▶ INFORMATION SUPPLIED
● ● ●
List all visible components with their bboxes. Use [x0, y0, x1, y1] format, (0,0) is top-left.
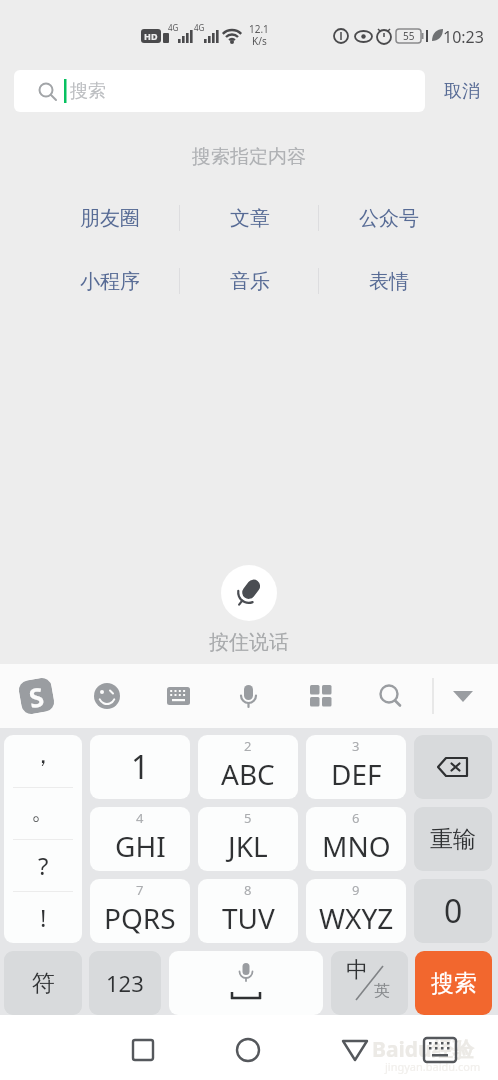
- button[interactable]: [228, 1025, 268, 1070]
- button[interactable]: 1: [90, 735, 190, 799]
- button[interactable]: 搜索: [14, 70, 425, 112]
- staticText: MNO: [322, 827, 391, 865]
- staticText: 7: [136, 881, 144, 899]
- staticText: 表情: [369, 269, 409, 294]
- staticText: 10:23: [443, 26, 484, 46]
- staticText: K/s: [252, 34, 267, 48]
- staticText: 英: [374, 981, 390, 1001]
- staticText: 符: [32, 969, 55, 998]
- staticText: 重输: [430, 825, 476, 854]
- staticText: 搜索指定内容: [192, 145, 306, 169]
- staticText: 123: [106, 968, 144, 998]
- button[interactable]: [414, 735, 492, 799]
- button[interactable]: 小程序: [40, 264, 180, 298]
- button[interactable]: 123: [89, 951, 161, 1015]
- button[interactable]: [221, 565, 277, 621]
- staticText: 文章: [230, 206, 270, 231]
- staticText: Baidu经验: [372, 1035, 474, 1064]
- staticText: 搜索: [70, 80, 106, 103]
- staticText: S: [26, 678, 47, 714]
- staticText: 3: [352, 737, 360, 755]
- staticText: TUV: [222, 899, 275, 937]
- staticText: HD: [144, 30, 158, 42]
- staticText: 4G: [194, 22, 205, 33]
- button[interactable]: 重输: [414, 807, 492, 871]
- button[interactable]: [169, 951, 323, 1015]
- staticText: 音乐: [230, 269, 270, 294]
- button[interactable]: S: [17, 676, 56, 716]
- staticText: 0: [444, 889, 463, 933]
- button[interactable]: 6: [306, 807, 406, 871]
- button[interactable]: 公众号: [319, 201, 458, 235]
- button[interactable]: 符: [4, 951, 82, 1015]
- staticText: 5: [244, 809, 252, 827]
- staticText: 按住说话: [209, 630, 289, 654]
- staticText: ?: [38, 849, 49, 882]
- button[interactable]: [335, 1025, 375, 1070]
- button[interactable]: 文章: [180, 201, 319, 235]
- staticText: 1: [131, 745, 150, 789]
- staticText: 8: [244, 881, 252, 899]
- button[interactable]: 4: [90, 807, 190, 871]
- button[interactable]: [123, 1025, 163, 1070]
- button[interactable]: 表情: [319, 264, 458, 298]
- staticText: 2: [244, 737, 252, 755]
- button[interactable]: 3: [306, 735, 406, 799]
- staticText: 9: [352, 881, 360, 899]
- staticText: ，: [31, 740, 55, 770]
- button[interactable]: [420, 1025, 460, 1070]
- staticText: WXYZ: [319, 899, 394, 937]
- staticText: jingyan.baidu.com: [385, 1059, 481, 1074]
- button[interactable]: 5: [198, 807, 298, 871]
- staticText: 。: [31, 796, 55, 826]
- staticText: DEF: [331, 755, 382, 793]
- button[interactable]: 搜索: [415, 951, 492, 1015]
- button[interactable]: 朋友圈: [40, 201, 180, 235]
- staticText: JKL: [228, 827, 268, 865]
- staticText: 中: [346, 956, 368, 984]
- button[interactable]: 音乐: [180, 264, 319, 298]
- staticText: 小程序: [80, 269, 140, 294]
- button[interactable]: ，: [4, 735, 82, 943]
- staticText: 12.1: [249, 22, 269, 36]
- button[interactable]: 2: [198, 735, 298, 799]
- staticText: 55: [403, 29, 415, 43]
- button[interactable]: 7: [90, 879, 190, 943]
- staticText: !: [40, 901, 47, 934]
- staticText: 4G: [168, 22, 179, 33]
- staticText: GHI: [115, 827, 166, 865]
- staticText: 朋友圈: [80, 206, 140, 231]
- button[interactable]: 取消: [432, 70, 492, 112]
- button[interactable]: 8: [198, 879, 298, 943]
- button[interactable]: 中: [331, 951, 408, 1015]
- staticText: 取消: [444, 80, 480, 103]
- staticText: 搜索: [431, 969, 477, 998]
- staticText: ABC: [221, 755, 275, 793]
- button[interactable]: 0: [414, 879, 492, 943]
- staticText: PQRS: [104, 899, 176, 937]
- staticText: 4: [136, 809, 144, 827]
- button[interactable]: 9: [306, 879, 406, 943]
- staticText: 6: [352, 809, 360, 827]
- staticText: 公众号: [359, 206, 419, 231]
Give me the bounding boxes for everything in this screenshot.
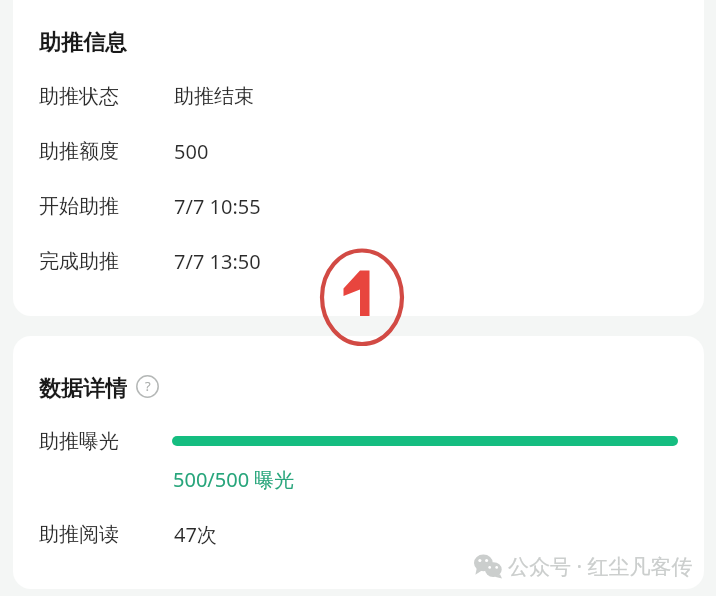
● ● ●
▶ TRY IT
Your copy should match the material above exactly, minus its pictures.

▶ REPLY TO THE EXERCISE
List all visible components with their bboxes. Use [x0, y0, x1, y1] format, (0,0) is top-left.
- button[interactable]: [228, 1025, 268, 1070]
- button[interactable]: 1: [90, 735, 190, 799]
- button[interactable]: 搜索: [14, 70, 425, 112]
- staticText: MNO: [322, 827, 391, 865]
- staticText: 7: [136, 881, 144, 899]
- staticText: 表情: [369, 269, 409, 294]
- staticText: 10:23: [443, 26, 484, 46]
- staticText: K/s: [252, 34, 267, 48]
- staticText: 英: [374, 981, 390, 1001]
- staticText: 符: [32, 969, 55, 998]
- staticText: 重输: [430, 825, 476, 854]
- staticText: 搜索指定内容: [192, 145, 306, 169]
- staticText: 123: [106, 968, 144, 998]
- button[interactable]: [414, 735, 492, 799]
- button[interactable]: 小程序: [40, 264, 180, 298]
- button[interactable]: 123: [89, 951, 161, 1015]
- button[interactable]: [221, 565, 277, 621]
- staticText: 文章: [230, 206, 270, 231]
- staticText: Baidu经验: [372, 1035, 474, 1064]
- staticText: 搜索: [70, 80, 106, 103]
- staticText: S: [26, 678, 47, 714]
- staticText: 3: [352, 737, 360, 755]
- staticText: TUV: [222, 899, 275, 937]
- staticText: HD: [144, 30, 158, 42]
- staticText: 4G: [194, 22, 205, 33]
- button[interactable]: 重输: [414, 807, 492, 871]
- button[interactable]: [169, 951, 323, 1015]
- staticText: 音乐: [230, 269, 270, 294]
- button[interactable]: S: [17, 676, 56, 716]
- staticText: 0: [444, 889, 463, 933]
- button[interactable]: 6: [306, 807, 406, 871]
- button[interactable]: 公众号: [319, 201, 458, 235]
- button[interactable]: 符: [4, 951, 82, 1015]
- staticText: 5: [244, 809, 252, 827]
- staticText: 按住说话: [209, 630, 289, 654]
- staticText: ?: [38, 849, 49, 882]
- button[interactable]: [335, 1025, 375, 1070]
- button[interactable]: 文章: [180, 201, 319, 235]
- staticText: 1: [131, 745, 150, 789]
- staticText: 8: [244, 881, 252, 899]
- button[interactable]: 4: [90, 807, 190, 871]
- button[interactable]: [123, 1025, 163, 1070]
- button[interactable]: 表情: [319, 264, 458, 298]
- staticText: 2: [244, 737, 252, 755]
- button[interactable]: 3: [306, 735, 406, 799]
- staticText: 9: [352, 881, 360, 899]
- staticText: ，: [31, 740, 55, 770]
- button[interactable]: [420, 1025, 460, 1070]
- staticText: WXYZ: [319, 899, 394, 937]
- staticText: jingyan.baidu.com: [385, 1059, 481, 1074]
- button[interactable]: 5: [198, 807, 298, 871]
- staticText: 。: [31, 796, 55, 826]
- staticText: DEF: [331, 755, 382, 793]
- button[interactable]: 搜索: [415, 951, 492, 1015]
- button[interactable]: 朋友圈: [40, 201, 180, 235]
- staticText: JKL: [228, 827, 268, 865]
- staticText: 中: [346, 956, 368, 984]
- button[interactable]: 音乐: [180, 264, 319, 298]
- staticText: 小程序: [80, 269, 140, 294]
- button[interactable]: ，: [4, 735, 82, 943]
- staticText: 12.1: [249, 22, 269, 36]
- button[interactable]: 2: [198, 735, 298, 799]
- staticText: 55: [403, 29, 415, 43]
- button[interactable]: 7: [90, 879, 190, 943]
- staticText: !: [40, 901, 47, 934]
- staticText: 4G: [168, 22, 179, 33]
- staticText: GHI: [115, 827, 166, 865]
- staticText: 朋友圈: [80, 206, 140, 231]
- button[interactable]: 取消: [432, 70, 492, 112]
- button[interactable]: 8: [198, 879, 298, 943]
- button[interactable]: 中: [331, 951, 408, 1015]
- staticText: 取消: [444, 80, 480, 103]
- staticText: 搜索: [431, 969, 477, 998]
- staticText: ABC: [221, 755, 275, 793]
- button[interactable]: 0: [414, 879, 492, 943]
- staticText: PQRS: [104, 899, 176, 937]
- staticText: 4: [136, 809, 144, 827]
- button[interactable]: 9: [306, 879, 406, 943]
- staticText: 6: [352, 809, 360, 827]
- staticText: 公众号: [359, 206, 419, 231]
Give me the bounding boxes for everything in this screenshot.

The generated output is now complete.